● **Work to complete**
Each record here should be printed again exactly; please leave its pictures out.

● **Data shown**
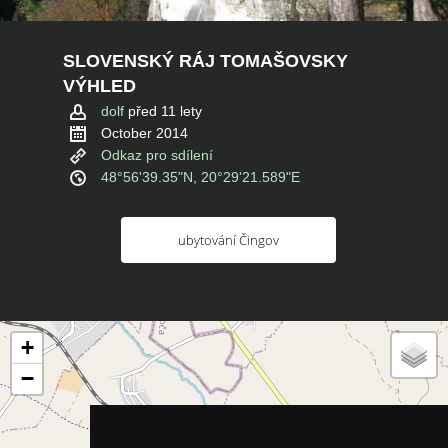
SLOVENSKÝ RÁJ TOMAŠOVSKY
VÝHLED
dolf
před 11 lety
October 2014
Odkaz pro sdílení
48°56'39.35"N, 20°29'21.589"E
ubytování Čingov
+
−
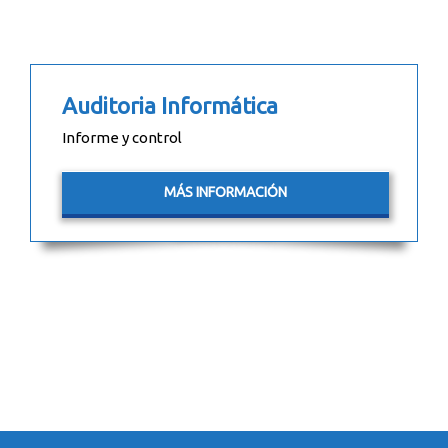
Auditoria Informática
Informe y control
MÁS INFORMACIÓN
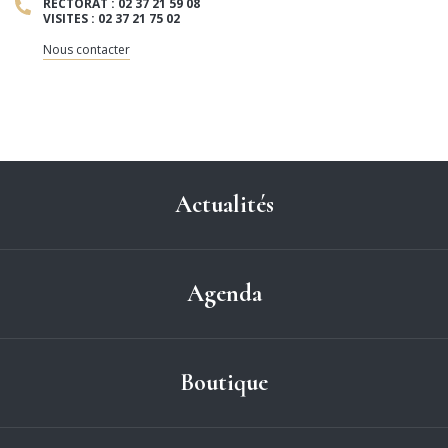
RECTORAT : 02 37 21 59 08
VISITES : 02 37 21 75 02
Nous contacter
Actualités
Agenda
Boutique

● **Your solution**
SLOVENSKÝ RÁJ TOMAŠOVSKY
VÝHLED
dolf
před 11 lety
October 2014
Odkaz pro sdílení
48°56'39.35"N, 20°29'21.589"E
ubytování Čingov
+
−
Auditoria Informática
Informe y control
MÁS INFORMACIÓN
RECTORAT : 02 37 21 59 08
VISITES : 02 37 21 75 02
Nous contacter
Actualités
Agenda
Boutique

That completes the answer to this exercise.